Coming out of the meeting, it seems "the ANR doesn't really want to compromise on anything" when it comes to issuing a permit to repair the dam, Strauss said, "although this time they said they would meet with our engineer."

In general, the ANR wants to see structures that were previously installed in waterways throughout Vermont either removed or left to deteriorate, so that rivers are allowed to return to their natural states.

In agreeing to meet with the trust's engineer, however, the state has "left the door open a little bit" for repairing the dam, said Warren Energy Committee co-chair Eric Brattstrom, who also attended the meeting with Markowitz, "and we're going to go for it," he said.

"We don't have an engineer yet," Strauss said, but the trust has already started looking for one.

"That's the only real way of hope for the trust," said Warren Select Board member Matt Groom, who also attended the meeting with Markowitz. "They need to find an engineer who understands timber crib dams and can speak to the intricacies of them," Groom said, and that engineer "has to be credible enough and informed enough to perform a study and then convince the ANR to change their mind."
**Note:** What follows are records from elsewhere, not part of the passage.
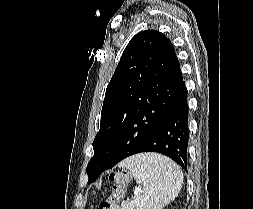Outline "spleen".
I'll return each instance as SVG.
<instances>
[{
  "label": "spleen",
  "mask_w": 253,
  "mask_h": 209,
  "mask_svg": "<svg viewBox=\"0 0 253 209\" xmlns=\"http://www.w3.org/2000/svg\"><path fill=\"white\" fill-rule=\"evenodd\" d=\"M120 167L129 169L142 188L133 200L121 203L122 209H162L175 200L182 188L180 167L160 154H137L123 160Z\"/></svg>",
  "instance_id": "1"
}]
</instances>
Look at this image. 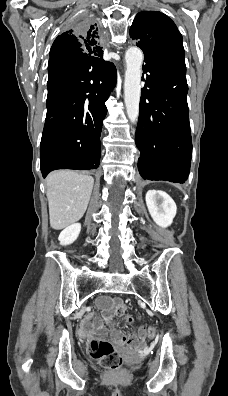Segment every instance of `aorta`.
Returning a JSON list of instances; mask_svg holds the SVG:
<instances>
[{
	"label": "aorta",
	"mask_w": 228,
	"mask_h": 396,
	"mask_svg": "<svg viewBox=\"0 0 228 396\" xmlns=\"http://www.w3.org/2000/svg\"><path fill=\"white\" fill-rule=\"evenodd\" d=\"M143 58L142 51L137 47H130L125 54L124 102L127 116L132 123H136L139 116Z\"/></svg>",
	"instance_id": "1"
}]
</instances>
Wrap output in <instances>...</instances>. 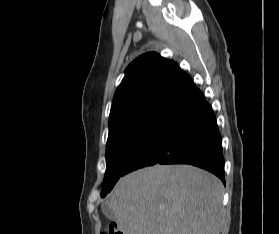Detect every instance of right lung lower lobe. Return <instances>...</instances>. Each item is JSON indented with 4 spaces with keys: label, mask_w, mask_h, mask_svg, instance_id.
I'll return each instance as SVG.
<instances>
[{
    "label": "right lung lower lobe",
    "mask_w": 279,
    "mask_h": 234,
    "mask_svg": "<svg viewBox=\"0 0 279 234\" xmlns=\"http://www.w3.org/2000/svg\"><path fill=\"white\" fill-rule=\"evenodd\" d=\"M221 134L211 106L194 85L173 104L138 146L124 175L154 164H191L214 173L225 184Z\"/></svg>",
    "instance_id": "right-lung-lower-lobe-1"
}]
</instances>
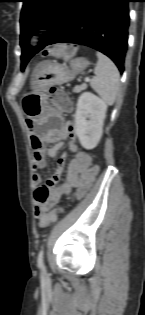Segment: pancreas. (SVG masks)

According to Groom, Markowitz was "distinctly pessimistic" about the likelihood of the trust being able to obtain a permit to repair the dam, explaining that the dam was in such bad shape that it would need to be replaced rather than repaired. "That puts us in a different category for permitting," Groom said, as replacements are subject to an even higher level scrutiny from the state.
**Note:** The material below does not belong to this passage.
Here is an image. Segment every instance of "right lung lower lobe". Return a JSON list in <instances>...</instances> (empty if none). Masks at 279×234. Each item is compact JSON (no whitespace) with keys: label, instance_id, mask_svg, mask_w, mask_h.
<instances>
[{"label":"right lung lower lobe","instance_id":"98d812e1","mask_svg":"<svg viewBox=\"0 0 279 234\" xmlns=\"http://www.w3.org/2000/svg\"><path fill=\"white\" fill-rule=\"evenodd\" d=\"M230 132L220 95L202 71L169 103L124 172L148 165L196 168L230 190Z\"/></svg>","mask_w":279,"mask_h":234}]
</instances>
"I want to see the dam stay there," Groom said, but "I'm trying to realistic. ... I've just come to the point where I'm starting to hear from anyone who has any decision-making power that it's not going to happen."

Indeed, "It's a pretty complicated situation," Strauss acknowledged. "I don't know if you can say that we're total dreamers and that we'll never get anywhere," she said of her and the trust's efforts to repair the dam. "But I think the conversation is worth having."

Since the Warren Village Preservation Trust owns the dam, "We don't have any actual power to do anything about it," Groom said, speaking for the town, "other than starting a dialog."

In previous public forums that the select board has held regarding the future of the timber crib dam, residents have spoken out in support of repairing the structure, which is an iconic image of the town and holds emotional ties for many of its residents. "It would break my heart to see it go," one woman said at a forum last October.

In addition to being a historically significant structure, the timber crib dam is also "a resource for the village," Strauss said, explaining that if the trust were to repair the dam, they would want to take advantage of its hydroelectric potential.

Unfortunately, "Hydro, like wind, is suddenly a dirty word in Vermont," Strauss said, speaking to the public's opposition to the renewable resource for fear of its negative environmental impacts. But many of those fears are unfounded, Strauss said, and "If the ANR wanted to use this dam as a demonstration of how to successfully do a microhydro project ... I think we could do it," she said.

"My sense is to wait and see what we could do," Strauss said. But time is limited.

"What we're suggesting to the trust is that if they're going to do something, they need to do it without further delay," Groom said, explaining that the dam, in its current condition, is dangerous. "There are sinkholes," he said.

When Groom asked the ANR about patching up holes in the dam to make it safer, they replied "very definitely" that the trust would also need to obtain a permit for those repairs, he said. The only suggestion the state had for improving the safety of the river was installing signs or ropes surrounding the dam, "But that, to me, is a pretty naïve response," Groom said. "It's like trying to rope off a football field. It's a pretty large area."

Taking into consideration the state's most recent response, the Warren Village Dam Preservation Trust will discuss its plans for repairing the dam with the select board at a meeting this January (date to be announced) and members of the public are encouraged to attend.